→ **WHAT IS EXPECTED**
Nothing in the records may be altered, and no picture may be included. Restate them in full.

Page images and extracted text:
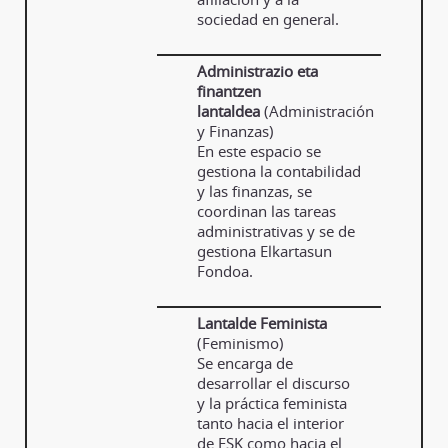
sociedad en general.
Administrazio eta
finantzen
lantaldea
(Administración
y Finanzas)
En este espacio se
gestiona la contabilidad
y las finanzas, se
coordinan las tareas
administrativas y se de
gestiona Elkartasun
Fondoa.
Lantalde Feminista
(Feminismo)
Se encarga de
desarrollar el discurso
y la práctica feminista
tanto hacia el interior
de ESK como hacia el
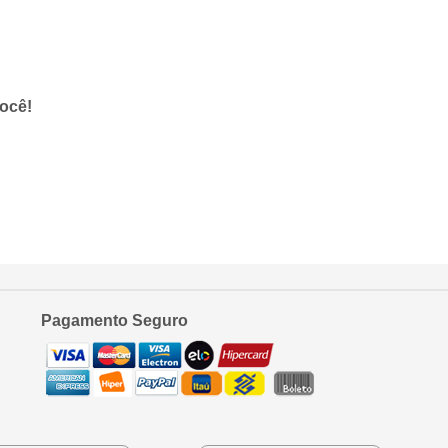
você!
Pagamento Seguro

→ **EXERCISE SOLUTION**
sociedad en general.
Administrazio eta
finantzen
lantaldea
(Administración
y Finanzas)
En este espacio se
gestiona la contabilidad
y las finanzas, se
coordinan las tareas
administrativas y se de
gestiona Elkartasun
Fondoa.
Lantalde Feminista
(Feminismo)
Se encarga de
desarrollar el discurso
y la práctica feminista
tanto hacia el interior
de ESK como hacia el
você!
Pagamento Seguro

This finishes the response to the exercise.